= Industrial Estates Limited =

Canadian corporation

Industrial Estates Limited (IEL) was a Crown corporation established by the Government of Nova Scotia in 1957.

IEL stemmed from the Voluntary Planning Act, instituted by Premier Robert Stanfield's government in the same year. The first president of IEL, Frank Sobey, was paid an honorary salary of $1/year and was instrumental in attracting new companies to the province throughout the 1960s.

IEL began with a $23 million start-up investment from the government and received a mandate to build industrial parks and lease space to companies, though through an aggressive pursuit of outside investment. IEL quickly began building and financing plants for companies that were willing to move to the province. By 1968, 60 firms had benefited from the program, producing 10,000 new jobs and $40 million in provincial revenue.

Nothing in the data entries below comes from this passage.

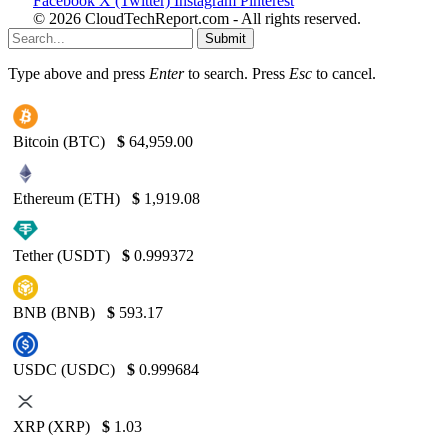
Facebook
X (Twitter)
Instagram
Pinterest
© 2026 CloudTechReport.com - All rights reserved.
Submit
Type above and press
Enter
to search. Press
Esc
to cancel.
Bitcoin (BTC)
$
64,959.00
Ethereum (ETH)
$
1,919.08
Tether (USDT)
$
0.999372
BNB (BNB)
$
593.17
USDC (USDC)
$
0.999684
XRP (XRP)
$
1.03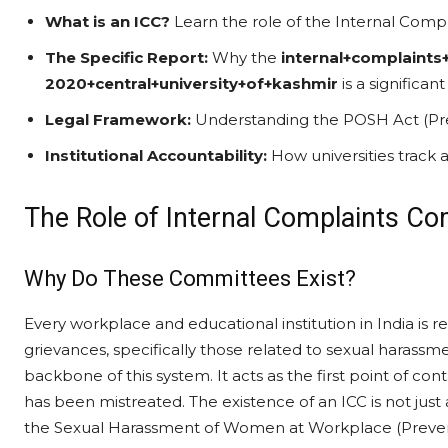
What is an ICC?
Learn the role of the Internal Compl
The Specific Report:
Why the
internal+complaint
2020+central+university+of+kashmir
is a significa
Legal Framework:
Understanding the POSH Act (Prev
Institutional Accountability:
How universities track 
The Role of Internal Complaints Com
Why Do These Committees Exist?
Every workplace and educational institution in India is 
grievances, specifically those related to sexual harassm
backbone of this system. It acts as the first point of c
has been mistreated. The existence of an ICC is not just 
the Sexual Harassment of Women at Workplace (Preventi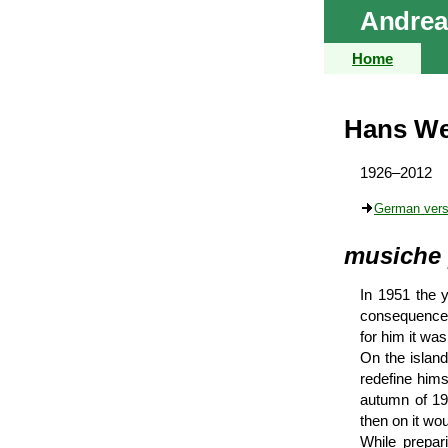
Andrea
Home
Hans We
1926–2012
German vers
musiche 
In 1951 the y
consequences:
for him it was
On the islan
redefine him
autumn of 195
then on it wo
While prepar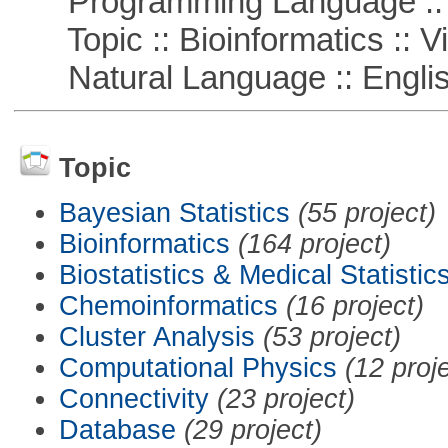
Programming Language :: 
Topic :: Bioinformatics :: Vi
Natural Language :: Engli
Topic
Bayesian Statistics
(55 project)
Bioinformatics
(164 project)
Biostatistics & Medical Statistic
Chemoinformatics
(16 project)
Cluster Analysis
(53 project)
Computational Physics
(12 proj
Connectivity
(23 project)
Database
(29 project)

Some of these companies included:

- Stora Kopparbergs Bergslags AB of Sweden, which built a large integrated pulp and finished paper mill in Point Tupper.
- Michelin of France, which eventually built three tire manufacturing plants in Granton, followed by Bridgewater and Waterville.
- Volvo Personvagnar AB of Sweden, which built the only Volvo car assembly plant in North America in Dartmouth, which later moved to Halifax (see: Volvo Halifax Assembly)
- Scott Paper Company of the United States, which built a kraft pulp mill in Abercrombie.
- Clairtone a Canadian consumer electronics company
IEL was at its zenith during the 1960s as it played an important part in modernizing and diversifying the province's economy. Its influence declined significantly in the 1970s with the increasing role of the federal government in economic development through the Department of Regional Industrial Expansion and its successors.